В декабре старику сообщили, что у него родилась дочь, совсем крохотная, — самолюбивая Эмма сама была от горшка два вершка, да они, дамы с амбициями, все такие, откуда появиться крупному ребенку. Старик, увлеченный раскопками, был искренне удивлен, он совсем забыл, что кто-то собирался рожать ему наследника в далеком Париже. Зато Александр-сын не забыл. Он написал отцу гневное письмо, в котором в довольно крепких выражениях обличал его образ жизни и легкомысленные связи с молодыми дамами. Господин Дюма прочел письмо и порвал его у меня на глазах. Он ужасно не любил дидактики и наставлений и больше всего не мог терпеть, когда кто-либо принимался учить его уму-разуму. «Ты тоже не бойся, Петруха, — сказал он мне, — ни к какому нотариусу я не пойду. Не знаю, сыном ли, внуком считать, но зваться Дюма будешь до тех пор, пока это имя существует на земле. Дюма-сын-младший, четвертый Дюма, tu es d’accord?[6]
Я, конечно, был согласен, это звучало приятно. Пошли бог еще сто лет здоровья онклю Саше, потому что, если он даст дуба, неизвестно каких дел наворотит тогда новый глава семьи, который, кстати сказать, тоже приходится старику незаконным сыном и тот признал его лишь в возрасте пяти лет, так что тут нос задирать не с чего…

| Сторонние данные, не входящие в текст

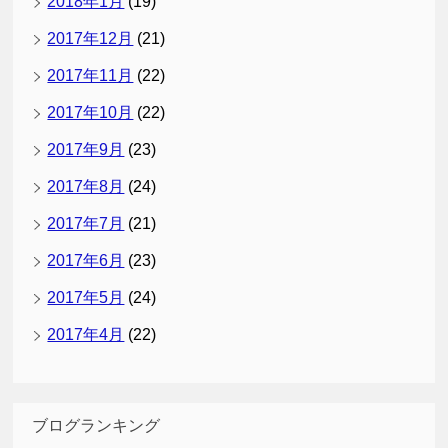
2018年1月
(19)
2017年12月
(21)
2017年11月
(22)
2017年10月
(22)
2017年9月
(23)
2017年8月
(24)
2017年7月
(21)
2017年6月
(23)
2017年5月
(24)
2017年4月
(22)
ブログランキング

Однако беспечная жизнь в Италии продолжалась недолго. В 1862 году Гарибальди отдал Неаполь и Сицилию Кавуру и Виктору-Эммануилу II. Савойская династия стала единоличным хозяином объединившейся Италии — единство прежде всего. В конце лета Виктор-Эммануил II, усатая кукла с противной рожей, явился в Неаполь и занял дворец Бурбонов. Немедленно отыскались доброжелатели, накапавшие ему, что господин Дюма в свое время назвал его слабаком, да еще публично. Он и в самом деле был слабак, что верно, то верно, но при всем при том был еще и королем. Правда, господин Дюма был принят при дворе, но «слабака» король ему не забыл. К тому же стоило ему обосноваться во дворце, как красные гарибальдийские рубашки стали все реже попадаться на глаза. Монархисты снова подняли голову и начали выживать республиканцев со всех важных правительственных постов. За гарибальдийцами оставили места начальников карабинеров, да и то не везде. Дни онкля Саши во дворце Кьятамоне были сочтены. Перед дворцом была организована демонстрация пьяных бродяг, которые орали: «Чужака — вон! Дюма — в море!» Их подбил на это один барон, который ранее владел землей, где проводились раскопки Помпеи. Неблагодарность существует на свете не со вчерашнего дня. Сначала господин Дюма ужасно оскорбился — для этих людей он пожертвовал всеми своими гонорарами, — но потом обрел философское настроение и сказал мне: «Петруха, требовать от человека признательности — это все равно, что заставлять волка питаться травой». Словом, мы закрыли нашу контору по охране памятников, погрузили багаж на «Эмму», привели в порядок рукописи «Сан-Феличе» и «Гарибальдийцев» — двух романов, которые мы начали писать в Неаполе (старик корпел над многотомным «Сан-Феличе», а я — разумеется, под его руководством, — строчил «Гарибальдийцев» как непосредственный свидетель событий), и в декабре 1862 г. вернулись в Париж. Устроились мы временно на рю де Ришелье, 112, и вернулись к напряженному ритму жизни, от которого порядком отвыкли в Италии с ее дольче фар ниенте. Тут же явились «негры», кроме Жерара де Нерваля и Поля Мериса. Господин Дюма разбросал на них работу по «Сан-Феличе», а «Гарибальдийцев» предоставил доделывать мне самому, и должно быть, неспроста — наверно, он хотел убедиться, насколько я способен к самостоятельной работе (он забыл пьесу «Каменотес», которую мы слепили для него с Жераром, причем основную долю хлопот взял на себя я — старик же до конца жизни не вспомнил, что у него есть такая пьеса).